Today it says for FY 5/2024 -

Revenue in line exps (no figure given).

EBITDA - note that this is not a reliable profit measure, being way higher than adj PBT -

“Adjusted EBITDA from continuing operations is materially ahead of market expectations* and is expected to be in the range of £13-14m  

*Prior to today's announcement, the Company understands that market expectations were: Adjusted EBITDA of £10.0m and Net Debt (exc. IFRS 16) of £7.1m”

That’s a 30-40% beat at EBITDA level. Shares have not reacted much to this beat, perhaps because some (not stated how much) costs have just been deferred into the following year, which is obviously not a very good reason for beating profit expectations.

Net debt is £1m below expectations, at £6.1m, which is neither here nor there really.

Engineering division commentary sounds positive, with acquisitions doing well.

Imaging division - mixed comments, including FDA delay and slower sales build up for new products. This bit has interesting positive read-across for cybersecurity companies -

“the increased cyber security scrutiny required by the FDA in the USA has required additional time and effort.”

Outlook - vague, but says they’re confident.

The trouble is, deferring costs from FY 5/2024 into FY 5/2025 flatters the results for FY 5/2024, but now means a growth headwind trying to beat those increased profits in FY 5/2025.

Broker updates - thanks to both Cavendish and Singer for putting out helpful updates today. Looking at Cavendish, it raised adj EBITDA to nearly the top of the new guided range, at £13.9m. This becomes a lot lower figure, adj  PBT of £7.0m, well below the last 3 years’ despite a big forecast increase today. That’s forecast to halve to only £3.5m adj PBT next year, FY 5/2025, making the £132m mkt cap look considerably stretched on a conventional valuation basis.

In EPS terms, we have 15.4p almost actual for FY 5/2024, and only 6.0p forecast for FY 5/2025. Hence at 400p the share price is showing a sky-high PER, and on earnings trending significantly downwards. So bulls have to be very comfortable that these forecasts are significantly too cautious, otherwise you’re heading for trouble.

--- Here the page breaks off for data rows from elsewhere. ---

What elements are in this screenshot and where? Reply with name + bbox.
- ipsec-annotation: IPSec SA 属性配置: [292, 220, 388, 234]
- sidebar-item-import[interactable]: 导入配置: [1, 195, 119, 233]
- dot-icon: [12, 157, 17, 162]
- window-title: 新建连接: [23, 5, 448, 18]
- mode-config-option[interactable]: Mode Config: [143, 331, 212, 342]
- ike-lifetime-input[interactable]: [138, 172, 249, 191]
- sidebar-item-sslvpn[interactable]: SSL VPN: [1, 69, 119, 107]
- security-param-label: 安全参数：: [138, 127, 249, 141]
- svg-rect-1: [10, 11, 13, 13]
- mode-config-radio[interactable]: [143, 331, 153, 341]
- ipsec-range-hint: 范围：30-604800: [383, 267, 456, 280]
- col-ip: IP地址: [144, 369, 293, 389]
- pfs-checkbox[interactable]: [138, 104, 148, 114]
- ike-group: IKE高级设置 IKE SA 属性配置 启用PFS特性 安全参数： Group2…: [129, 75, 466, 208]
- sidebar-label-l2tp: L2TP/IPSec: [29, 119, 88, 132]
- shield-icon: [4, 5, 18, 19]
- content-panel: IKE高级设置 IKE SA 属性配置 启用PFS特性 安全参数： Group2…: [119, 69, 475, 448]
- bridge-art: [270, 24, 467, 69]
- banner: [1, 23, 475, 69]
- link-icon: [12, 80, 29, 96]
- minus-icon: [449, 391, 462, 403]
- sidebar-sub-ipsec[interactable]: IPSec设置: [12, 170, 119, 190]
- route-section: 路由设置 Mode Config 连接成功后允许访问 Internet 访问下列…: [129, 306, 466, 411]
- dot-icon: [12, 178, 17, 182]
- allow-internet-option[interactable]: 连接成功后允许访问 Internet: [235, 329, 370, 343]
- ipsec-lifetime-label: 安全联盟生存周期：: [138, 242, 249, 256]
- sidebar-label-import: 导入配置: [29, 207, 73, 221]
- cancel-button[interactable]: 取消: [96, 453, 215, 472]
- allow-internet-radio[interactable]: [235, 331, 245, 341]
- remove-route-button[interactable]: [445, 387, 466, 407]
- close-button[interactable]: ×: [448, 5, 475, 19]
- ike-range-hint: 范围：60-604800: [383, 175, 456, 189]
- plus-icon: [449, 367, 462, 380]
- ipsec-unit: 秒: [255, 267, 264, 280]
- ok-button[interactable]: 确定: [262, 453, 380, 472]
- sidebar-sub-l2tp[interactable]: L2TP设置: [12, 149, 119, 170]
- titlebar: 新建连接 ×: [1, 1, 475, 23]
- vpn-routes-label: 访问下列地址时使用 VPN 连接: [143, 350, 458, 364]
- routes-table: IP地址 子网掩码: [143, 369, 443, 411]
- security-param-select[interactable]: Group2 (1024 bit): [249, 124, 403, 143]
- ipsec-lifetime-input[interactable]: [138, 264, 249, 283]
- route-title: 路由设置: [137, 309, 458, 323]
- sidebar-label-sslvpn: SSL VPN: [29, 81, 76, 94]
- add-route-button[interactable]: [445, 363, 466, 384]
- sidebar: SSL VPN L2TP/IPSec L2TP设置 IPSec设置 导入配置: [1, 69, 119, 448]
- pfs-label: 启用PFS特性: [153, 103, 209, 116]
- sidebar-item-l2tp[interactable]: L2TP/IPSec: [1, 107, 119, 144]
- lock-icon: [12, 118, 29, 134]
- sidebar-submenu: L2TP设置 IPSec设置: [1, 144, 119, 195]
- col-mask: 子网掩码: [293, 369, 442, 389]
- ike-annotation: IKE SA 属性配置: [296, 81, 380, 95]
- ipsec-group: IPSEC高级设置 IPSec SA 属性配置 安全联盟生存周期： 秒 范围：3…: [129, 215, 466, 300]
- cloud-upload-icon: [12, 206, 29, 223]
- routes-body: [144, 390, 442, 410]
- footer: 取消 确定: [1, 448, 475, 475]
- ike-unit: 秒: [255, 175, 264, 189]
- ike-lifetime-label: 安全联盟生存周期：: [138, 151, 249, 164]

Reading through more of the commentary, this share seems to mainly hinge on new product launches, so it’s a lot more speculative than I previously thought. Forming an informed view on the prospects for new products looks to be the key thing to research further here.

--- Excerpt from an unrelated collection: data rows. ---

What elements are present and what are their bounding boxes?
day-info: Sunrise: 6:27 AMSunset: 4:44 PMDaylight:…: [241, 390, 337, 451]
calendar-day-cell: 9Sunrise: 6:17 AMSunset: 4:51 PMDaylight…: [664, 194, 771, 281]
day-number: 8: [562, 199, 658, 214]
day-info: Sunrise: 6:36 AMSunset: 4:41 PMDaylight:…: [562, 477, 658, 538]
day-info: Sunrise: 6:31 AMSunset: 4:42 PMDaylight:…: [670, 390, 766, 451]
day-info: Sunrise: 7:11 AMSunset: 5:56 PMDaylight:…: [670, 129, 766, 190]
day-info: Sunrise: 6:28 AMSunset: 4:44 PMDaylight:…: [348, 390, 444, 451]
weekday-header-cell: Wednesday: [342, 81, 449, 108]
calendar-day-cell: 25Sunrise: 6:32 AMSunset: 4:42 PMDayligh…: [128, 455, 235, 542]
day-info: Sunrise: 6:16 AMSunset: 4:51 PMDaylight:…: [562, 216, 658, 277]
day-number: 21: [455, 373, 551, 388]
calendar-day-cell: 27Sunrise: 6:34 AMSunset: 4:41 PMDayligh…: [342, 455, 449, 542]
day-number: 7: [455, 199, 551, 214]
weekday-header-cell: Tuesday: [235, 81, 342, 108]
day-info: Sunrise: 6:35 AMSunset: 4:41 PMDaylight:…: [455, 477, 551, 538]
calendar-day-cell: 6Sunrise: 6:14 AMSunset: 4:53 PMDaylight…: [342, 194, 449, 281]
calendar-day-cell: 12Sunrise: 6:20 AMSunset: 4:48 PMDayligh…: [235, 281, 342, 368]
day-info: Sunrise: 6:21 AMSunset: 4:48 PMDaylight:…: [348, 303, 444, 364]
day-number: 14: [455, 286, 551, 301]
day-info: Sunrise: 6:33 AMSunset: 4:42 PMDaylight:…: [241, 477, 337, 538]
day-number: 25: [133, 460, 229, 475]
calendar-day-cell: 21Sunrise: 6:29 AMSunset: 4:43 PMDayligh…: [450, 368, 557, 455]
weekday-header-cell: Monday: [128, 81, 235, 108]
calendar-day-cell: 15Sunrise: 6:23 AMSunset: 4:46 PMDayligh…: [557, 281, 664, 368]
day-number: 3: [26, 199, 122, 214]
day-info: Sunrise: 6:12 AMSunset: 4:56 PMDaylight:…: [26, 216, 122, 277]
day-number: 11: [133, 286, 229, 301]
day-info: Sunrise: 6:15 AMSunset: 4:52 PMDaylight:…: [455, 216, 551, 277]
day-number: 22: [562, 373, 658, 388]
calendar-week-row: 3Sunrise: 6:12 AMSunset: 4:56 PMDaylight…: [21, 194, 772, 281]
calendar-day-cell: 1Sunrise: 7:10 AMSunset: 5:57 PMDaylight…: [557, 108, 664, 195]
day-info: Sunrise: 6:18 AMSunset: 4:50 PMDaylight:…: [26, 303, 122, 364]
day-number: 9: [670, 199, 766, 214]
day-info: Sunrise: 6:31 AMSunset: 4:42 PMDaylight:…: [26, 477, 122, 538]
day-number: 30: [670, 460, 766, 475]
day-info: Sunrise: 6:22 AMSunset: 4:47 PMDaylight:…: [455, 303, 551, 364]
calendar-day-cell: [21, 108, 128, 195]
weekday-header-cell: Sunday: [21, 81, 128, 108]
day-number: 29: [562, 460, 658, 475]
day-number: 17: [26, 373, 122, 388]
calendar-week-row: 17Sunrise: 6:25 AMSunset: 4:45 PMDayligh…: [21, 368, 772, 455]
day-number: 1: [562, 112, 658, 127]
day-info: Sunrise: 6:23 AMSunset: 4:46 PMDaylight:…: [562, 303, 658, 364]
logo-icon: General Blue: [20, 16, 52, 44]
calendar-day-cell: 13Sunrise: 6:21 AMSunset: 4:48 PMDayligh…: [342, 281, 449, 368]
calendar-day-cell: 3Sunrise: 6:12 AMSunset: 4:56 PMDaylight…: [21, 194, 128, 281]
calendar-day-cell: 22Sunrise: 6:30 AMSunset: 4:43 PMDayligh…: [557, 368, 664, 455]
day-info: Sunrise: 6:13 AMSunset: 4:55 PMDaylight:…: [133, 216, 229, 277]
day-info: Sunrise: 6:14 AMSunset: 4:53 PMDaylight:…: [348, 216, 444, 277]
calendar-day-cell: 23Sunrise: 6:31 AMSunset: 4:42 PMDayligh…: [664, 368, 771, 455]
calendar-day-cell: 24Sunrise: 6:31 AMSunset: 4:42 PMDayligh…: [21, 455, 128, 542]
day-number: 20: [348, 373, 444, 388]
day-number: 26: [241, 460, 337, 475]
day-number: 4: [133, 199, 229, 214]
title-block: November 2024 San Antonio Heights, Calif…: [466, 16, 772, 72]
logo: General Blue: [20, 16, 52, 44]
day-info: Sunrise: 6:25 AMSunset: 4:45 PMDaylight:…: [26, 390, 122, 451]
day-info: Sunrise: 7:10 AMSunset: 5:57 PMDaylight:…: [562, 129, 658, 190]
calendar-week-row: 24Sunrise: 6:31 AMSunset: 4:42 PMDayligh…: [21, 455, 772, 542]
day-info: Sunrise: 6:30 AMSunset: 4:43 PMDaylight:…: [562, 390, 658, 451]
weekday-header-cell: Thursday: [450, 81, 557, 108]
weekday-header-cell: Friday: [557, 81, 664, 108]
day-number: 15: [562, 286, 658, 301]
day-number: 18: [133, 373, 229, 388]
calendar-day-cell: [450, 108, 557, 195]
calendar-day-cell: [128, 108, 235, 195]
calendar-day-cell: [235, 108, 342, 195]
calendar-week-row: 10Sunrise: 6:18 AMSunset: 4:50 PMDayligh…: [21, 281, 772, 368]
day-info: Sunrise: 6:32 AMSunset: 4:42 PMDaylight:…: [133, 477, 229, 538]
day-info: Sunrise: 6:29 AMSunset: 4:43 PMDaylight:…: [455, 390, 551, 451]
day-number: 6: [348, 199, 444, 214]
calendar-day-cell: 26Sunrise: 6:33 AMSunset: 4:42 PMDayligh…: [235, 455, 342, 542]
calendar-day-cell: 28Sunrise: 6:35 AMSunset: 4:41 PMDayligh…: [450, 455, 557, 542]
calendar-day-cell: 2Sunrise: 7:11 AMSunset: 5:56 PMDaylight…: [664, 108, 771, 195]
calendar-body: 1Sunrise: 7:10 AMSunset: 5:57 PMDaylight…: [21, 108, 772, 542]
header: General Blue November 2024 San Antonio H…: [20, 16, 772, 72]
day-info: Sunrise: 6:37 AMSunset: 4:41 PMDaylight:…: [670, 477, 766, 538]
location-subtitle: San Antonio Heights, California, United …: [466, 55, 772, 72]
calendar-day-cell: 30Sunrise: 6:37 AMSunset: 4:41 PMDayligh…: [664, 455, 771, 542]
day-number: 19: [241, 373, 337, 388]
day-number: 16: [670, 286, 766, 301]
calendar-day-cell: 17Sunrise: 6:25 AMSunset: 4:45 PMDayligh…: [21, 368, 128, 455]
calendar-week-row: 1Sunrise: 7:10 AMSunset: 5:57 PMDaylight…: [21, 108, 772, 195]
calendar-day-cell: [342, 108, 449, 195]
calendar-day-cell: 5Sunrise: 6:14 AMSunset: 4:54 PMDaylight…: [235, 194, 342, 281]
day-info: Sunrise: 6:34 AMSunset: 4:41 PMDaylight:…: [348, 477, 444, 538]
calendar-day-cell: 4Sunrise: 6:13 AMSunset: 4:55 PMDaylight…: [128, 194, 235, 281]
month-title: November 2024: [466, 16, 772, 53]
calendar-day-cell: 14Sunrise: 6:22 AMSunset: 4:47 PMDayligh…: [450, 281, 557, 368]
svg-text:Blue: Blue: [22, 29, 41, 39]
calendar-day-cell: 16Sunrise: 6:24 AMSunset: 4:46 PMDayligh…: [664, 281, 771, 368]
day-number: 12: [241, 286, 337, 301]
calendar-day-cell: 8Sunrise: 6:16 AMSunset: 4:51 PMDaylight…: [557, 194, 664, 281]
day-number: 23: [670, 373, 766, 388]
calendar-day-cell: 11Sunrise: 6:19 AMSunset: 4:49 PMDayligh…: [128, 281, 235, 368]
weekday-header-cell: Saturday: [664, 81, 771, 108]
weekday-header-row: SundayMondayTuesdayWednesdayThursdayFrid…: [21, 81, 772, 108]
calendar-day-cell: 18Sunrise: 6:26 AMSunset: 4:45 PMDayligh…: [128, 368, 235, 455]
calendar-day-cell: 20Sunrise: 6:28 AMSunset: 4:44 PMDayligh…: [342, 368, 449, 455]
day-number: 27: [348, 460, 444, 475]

Balance sheet - I’ve had a quick look at the last reported balance sheet at 30 Nov 2023, and it looks strong. My only reservation is that receivables seem much too high, so I suggest that needs to be part of your deeper research to find out why. If anyone already knows why, please do leave a comment below.

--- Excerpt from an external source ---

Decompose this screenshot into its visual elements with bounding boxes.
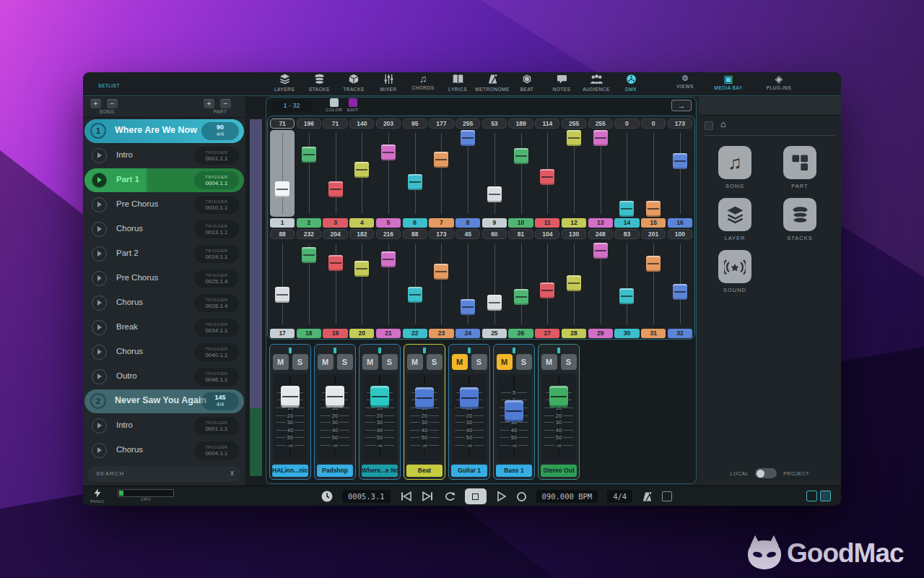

Paul’s opinion - this share is more speculative than I realised. I think the best way to value it would be on a sum of the parts basis, assessing each subsidiary as a separate entity, as it sounds like there could be parts of the business that are profitable, and other bits that are not, or are spending a lot on development projects anyway. If those work, they could be valuable, but it’s beyond the scope of these reports to delve into the new products and try to assess (or rather guess) how they might work out.

Overall then, I’m moving down from green to AMBER, as I don’t like the way profitability is set to drop sharply according to broker forecasts, and I have no way of knowing if the new products will be good or not. Maybe it’s best to see AVG as a combination of some existing profitable companies, with some blue sky stuff added on, and value those two parts of the group separately, rather than on a PER basis for the combination? Cavendish flags its MRI and 3D X-ray new products as having potential upside, if they sell well.

It doesn’t interest me at this stage, but good luck to holders. Management have done a good job in the past, so that’s always a good starting point.